“Fruit” example (from Hybrid Sankey diagrams paper)¶
This notebook gives a fairly complicated example of building a Sankey diagram from the sample “fruit” database used in the paper Hybrid Sankey diagrams: Visual analysis of multidimensional data for understanding resource use.
For more explanation of the steps and concepts, see the tutorials.
[1]:
from floweaver import *
Load the dataset:
[2]:
dataset = Dataset.from_csv('fruit_flows.csv', 'fruit_processes.csv')
This made-up dataset describes flows from farms to consumers:
[3]:
dataset._flows.head()
[3]:
source | target | material | time | value | |
---|---|---|---|---|---|
0 | farm1 | eat1 | apples | 2011-08-01 | 2.720691 |
1 | eat1 | landfill Cambridge | apples | 2011-08-01 | 1.904484 |
2 | eat1 | composting Cambridge | apples | 2011-08-01 | 0.816207 |
3 | farm1 | eat1 | apples | 2011-08-02 | 8.802195 |
4 | eat1 | landfill Cambridge | apples | 2011-08-02 | 6.161537 |
Additional information is available in the process dimension table:
[4]:
dataset._dim_process.head()
[4]:
type | location | function | sector | |
---|---|---|---|---|
id | ||||
inputs | stock | * | inputs | NaN |
farm1 | process | Cambridge | small farm | farming |
farm2 | process | Cambridge | small farm | farming |
farm3 | process | Ely | small farm | farming |
farm4 | process | Ely | allotment | farming |
We’ll also define some partitions that will be useful:
[5]:
farm_ids = ['farm{}'.format(i) for i in range(1, 16)]

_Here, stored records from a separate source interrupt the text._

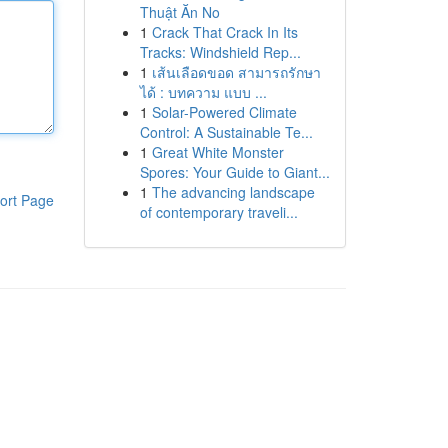
Thuật Ăn No
1
Crack That Crack In Its
Tracks: Windshield Rep...
1
เส้นเลือดขอด สามารถรักษา
ได้ : บทความ แบบ ...
1
Solar-Powered Climate
Control: A Sustainable Te...
1
Great White Monster
Spores: Your Guide to Giant...
1
The advancing landscape
ort Page
of contemporary traveli...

farm_partition_5 = Partition.Simple('process', [('Other farms', farm_ids[5:])] + farm_ids[:5])
partition_fruit = Partition.Simple('material', ['bananas', 'apples', 'oranges'])
partition_sector = Partition.Simple('process.sector', ['government', 'industry', 'domestic'])
Now define the Sankey diagram definition.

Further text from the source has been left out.